Wives and husbands moved effortlessly between kitchen and table, ensuring nothing—and no one—was ever lacking. Conversation flowed easily for more than six hours.
Teenagers, grandparents, friends, hosts, and guests all shared the same space with genuine joy.
There was no tension, no politics, no division—only laughter, stories, and warmth.
I smiled when I saw Antonio playing with the six-month-old baby, making silly faces and drawing smiles so pure they melted my heart.
As evening approached, Lynn and I finally said our goodbyes so we could call family back in America. We left full—of food, yes—but even more so of gratitude.
My wife and I usually spend New Year’s Eve quietly at home in our Tuscan villa—enjoying a leisurely dinner, excellent Tuscan wine, and most importantly enjoying each other!
Then, close to midnight, we slowly ascend to the upper balcony where we have an unobstructed view of the Etruscan coastline.

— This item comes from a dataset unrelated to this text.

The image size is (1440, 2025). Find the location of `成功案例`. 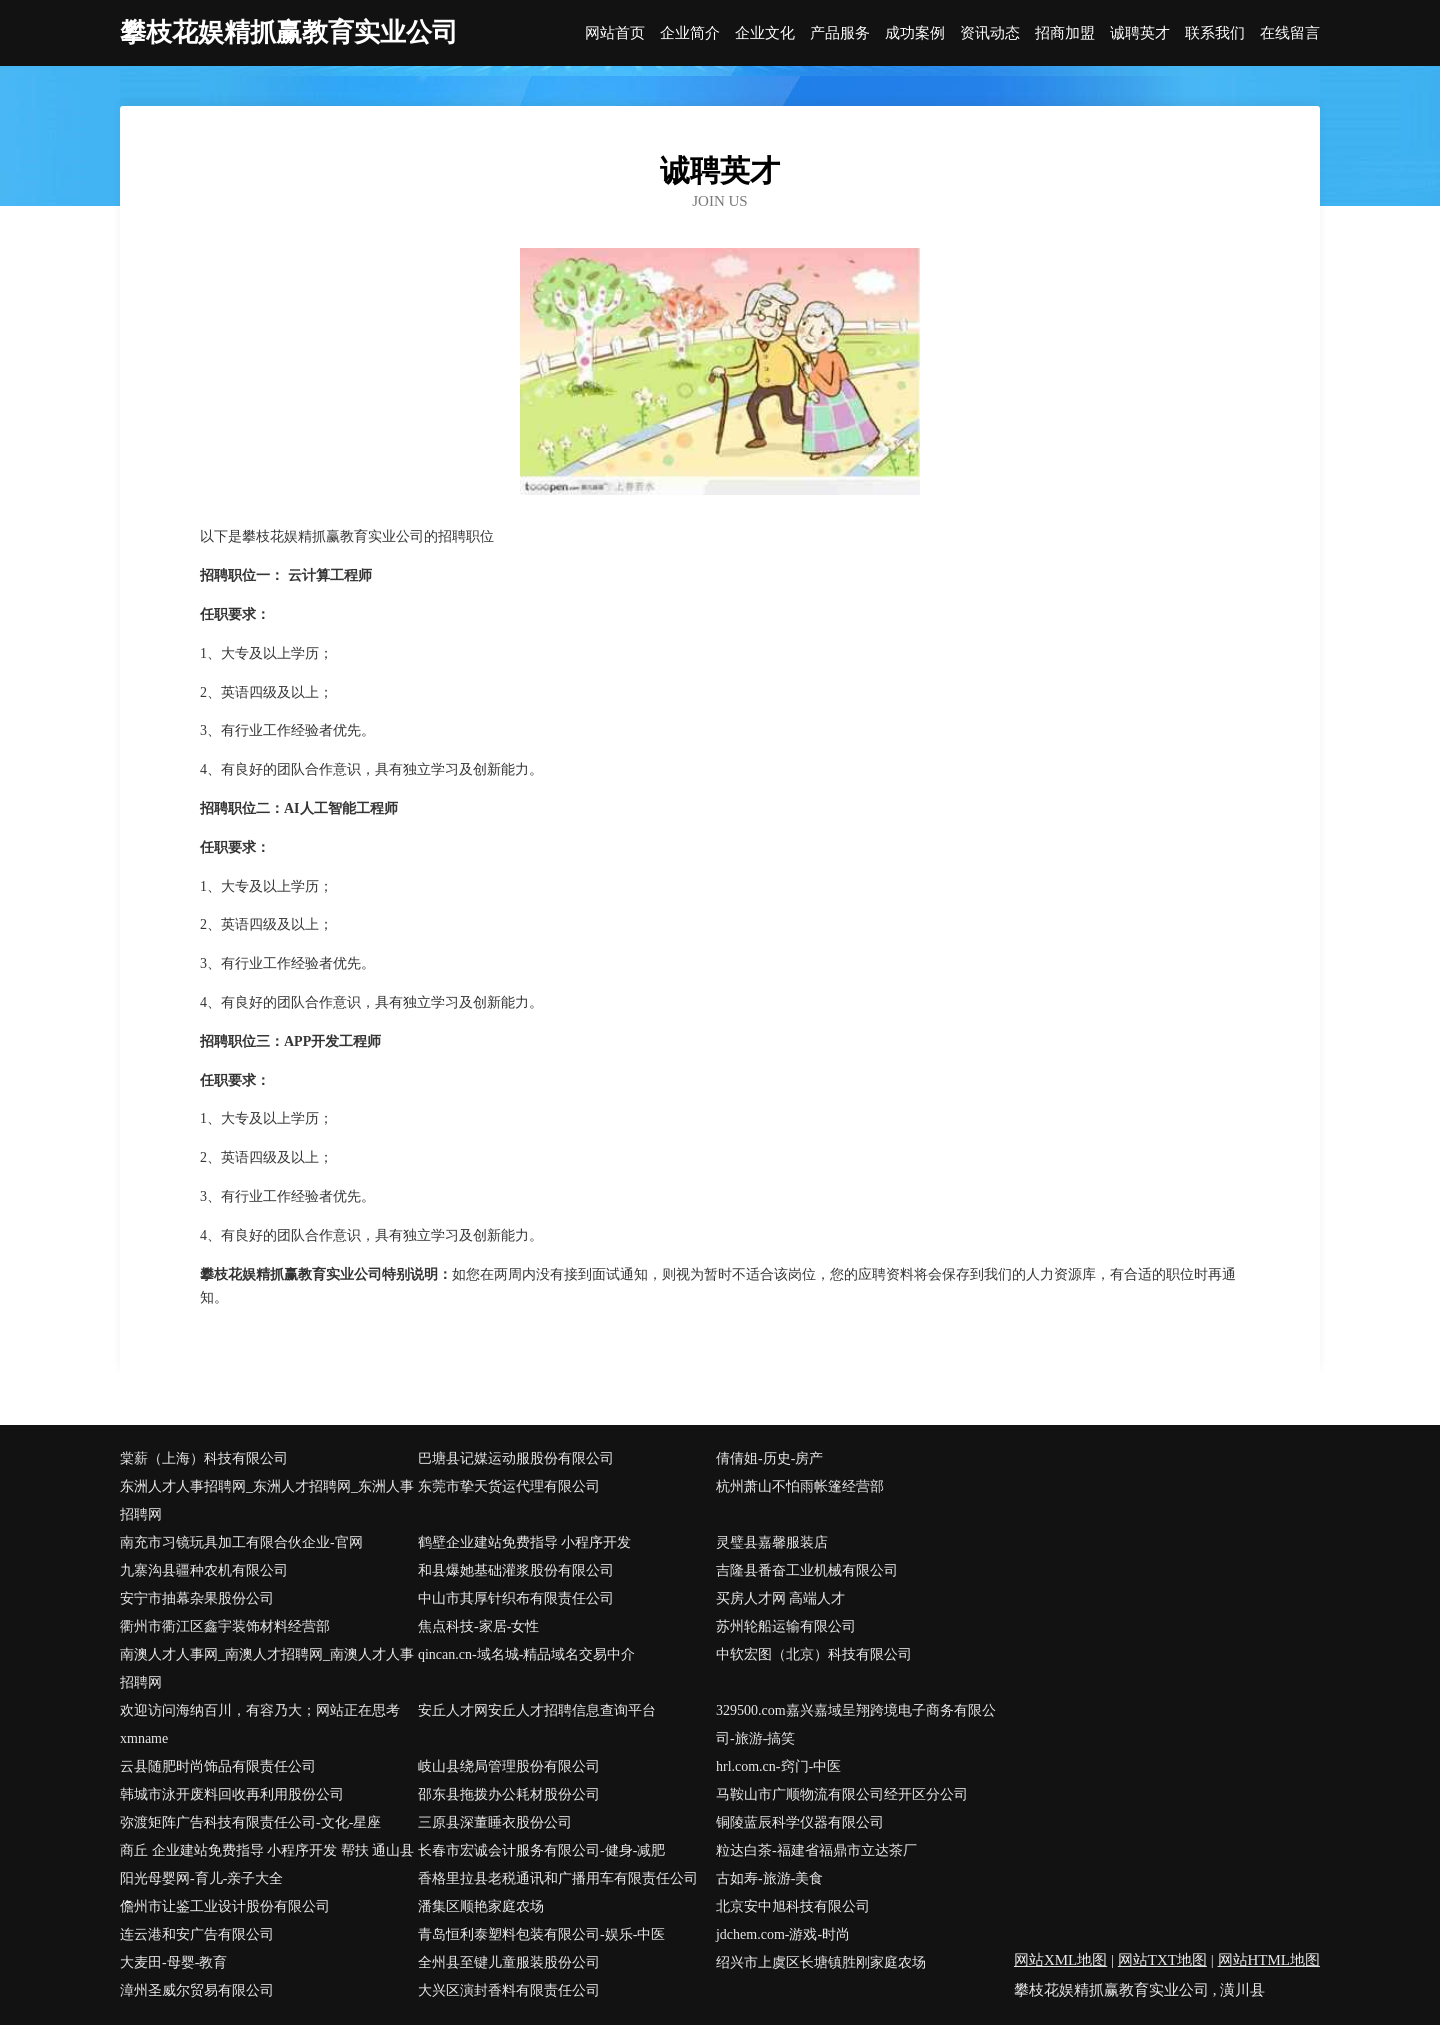 成功案例 is located at coordinates (915, 33).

We each have a glass of the best Tuscan wine. Often, a full moon is out which bounces sparkling reflections off the distant sea.
This is my article >>> Discovering the Timeless Wines of Tuscany
The sky is always filled with endless stars. Then it happens… the steady progression of explosions booming colorful sprinkles of new year birth down the entire coastline.
It is amazing. It is magical. Even so, when I look into my wife’s eyes, I realize that nothing is more magical than the two of us existing together, in this wonderful land with such wonderful friends.